** Task description **
Exactly repeat all the records below, omitting the images they hold.

::: Available records :::

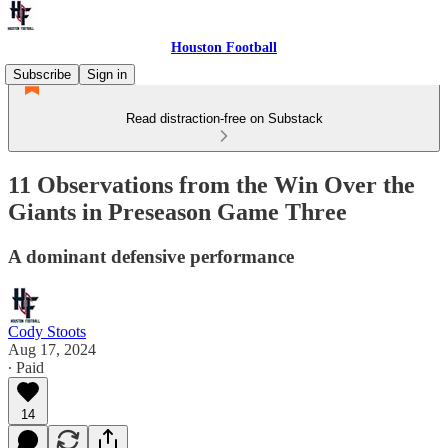
Houston Football
Subscribe
Sign in
Read distraction-free on Substack
11 Observations from the Win Over the
Giants in Preseason Game Three
A dominant defensive performance
Cody Stoots
Aug 17, 2024
∙ Paid
14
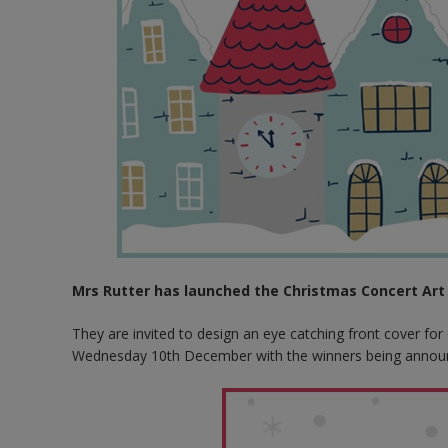
Mrs Rutter has launched the Christmas Concert Art 
They are invited to design an eye catching front cover fo
Wednesday 10th December with the winners being annou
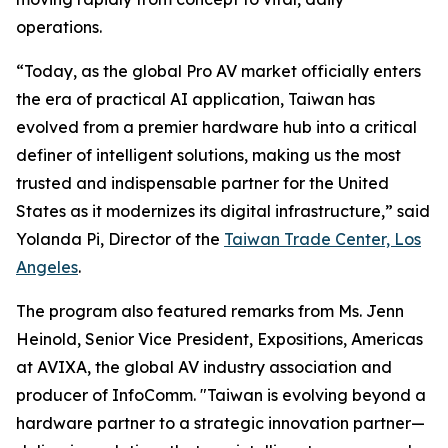
operations.
“Today, as the global Pro AV market officially enters
the era of practical AI application, Taiwan has
evolved from a premier hardware hub into a critical
definer of intelligent solutions, making us the most
trusted and indispensable partner for the United
States as it modernizes its digital infrastructure,” said
Yolanda Pi, Director of the
Taiwan Trade Center, Los
Angeles
.
The program also featured remarks from Ms. Jenn
Heinold, Senior Vice President, Expositions, Americas
at AVIXA, the global AV industry association and
producer of InfoComm. "Taiwan is evolving beyond a
hardware partner to a strategic innovation partner—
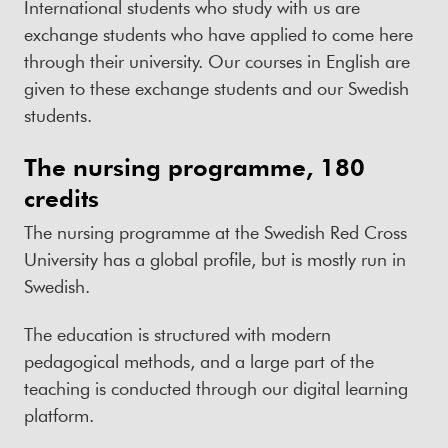
International students who study with us are
exchange students who have applied to come here
through their university. Our courses in English are
given to these exchange students and our Swedish
students.
The nursing programme, 180
credits
The nursing programme at the Swedish Red Cross
University has a global profile, but is mostly run in
Swedish.
The education is structured with modern
pedagogical methods, and a large part of the
teaching is conducted through our digital learning
platform.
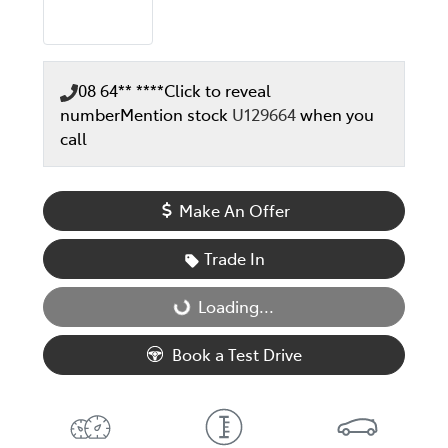
08 64** ****
Click to reveal
number
Mention stock
U129664
when you
call
Make An Offer
Trade In
Loading...
Loading...
Book a Test Drive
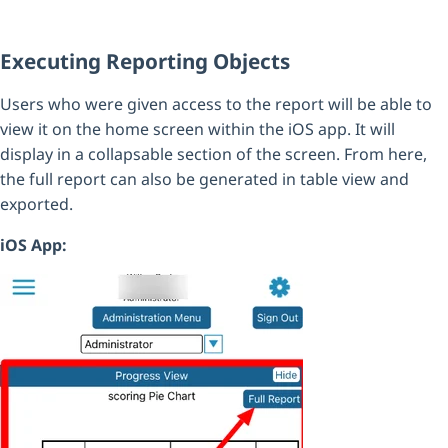
Executing Reporting Objects
Users who were given access to the report will be able to
view it on the home screen within the iOS app. It will
display in a collapsable section of the screen. From here,
the full report can also be generated in table view and
exported.
iOS App:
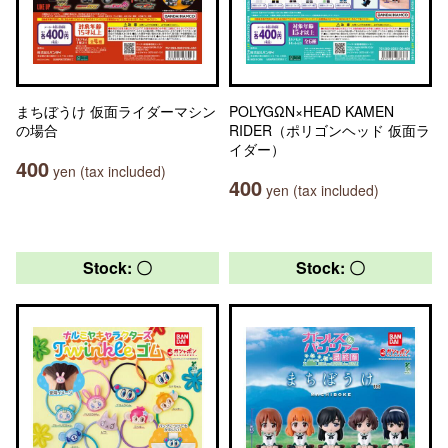
まちぼうけ 仮面ライダーマシン
POLYGΩN×HEAD KAMEN
の場合
RIDER（ポリゴンヘッド 仮面ラ
イダー）
400
yen (tax included)
400
yen (tax included)
Stock: 〇
Stock: 〇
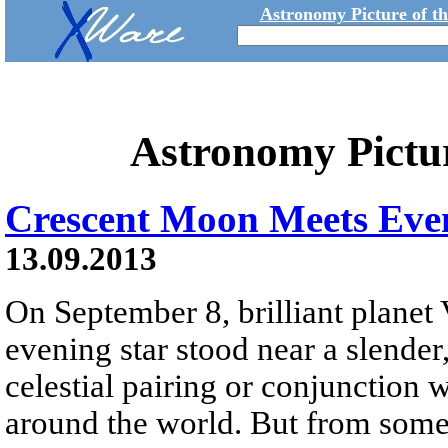
Astronomy Picture of t
Astronomy Pictu
Crescent Moon Meets Eve
13.09.2013
On September 8, brilliant planet
evening star stood near a slender
celestial pairing or conjunction
around the world. But from some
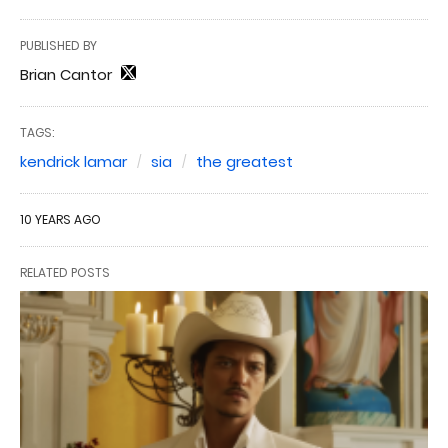
PUBLISHED BY
Brian Cantor
TAGS:
kendrick lamar
sia
the greatest
10 YEARS AGO
RELATED POSTS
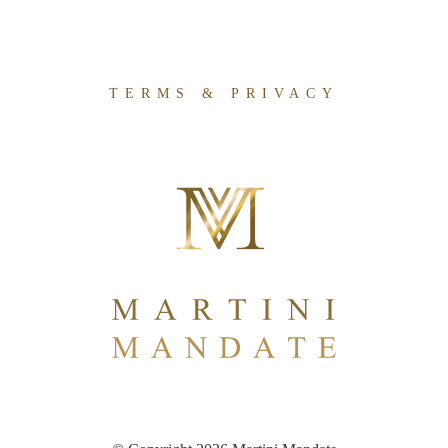
TERMS & PRIVACY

:::

** Solution below **
Houston Football
Subscribe
Sign in
Read distraction-free on Substack
11 Observations from the Win Over the
Giants in Preseason Game Three
A dominant defensive performance
Cody Stoots
Aug 17, 2024
∙ Paid
14
Mrs Rutter has launched the Christmas Concert Art 
They are invited to design an eye catching front cover fo
Wednesday 10th December with the winners being annou
operations.
“Today, as the global Pro AV market officially enters
the era of practical AI application, Taiwan has
evolved from a premier hardware hub into a critical
definer of intelligent solutions, making us the most
trusted and indispensable partner for the United
States as it modernizes its digital infrastructure,” said
Yolanda Pi, Director of the
Taiwan Trade Center, Los
Angeles
.
The program also featured remarks from Ms. Jenn
Heinold, Senior Vice President, Expositions, Americas
at AVIXA, the global AV industry association and
producer of InfoComm. "Taiwan is evolving beyond a
hardware partner to a strategic innovation partner—
International students who study with us are
exchange students who have applied to come here
through their university. Our courses in English are
given to these exchange students and our Swedish
students.
The nursing programme, 180
credits
The nursing programme at the Swedish Red Cross
University has a global profile, but is mostly run in
Swedish.
The education is structured with modern
pedagogical methods, and a large part of the
teaching is conducted through our digital learning
platform.
08 64** ****
Click to reveal
number
Mention stock
U129664
when you
call
Make An Offer
Trade In
Loading...
Loading...
Book a Test Drive
Executing Reporting Objects
Users who were given access to the report will be able to
view it on the home screen within the iOS app. It will
display in a collapsable section of the screen. From here,
the full report can also be generated in table view and
exported.
iOS App:
まちぼうけ 仮面ライダーマシン
POLYGΩN×HEAD KAMEN
の場合
RIDER（ポリゴンヘッド 仮面ラ
イダー）
400
yen (tax included)
400
yen (tax included)
Stock: 〇
Stock: 〇
Astronomy Picture of t
Astronomy Pictu
Crescent Moon Meets Eve
13.09.2013
On September 8, brilliant planet
evening star stood near a slender
celestial pairing or conjunction
around the world. But from some
PUBLISHED BY
Brian Cantor
TAGS:
kendrick lamar
sia
the greatest
10 YEARS AGO
RELATED POSTS
TERMS & PRIVACY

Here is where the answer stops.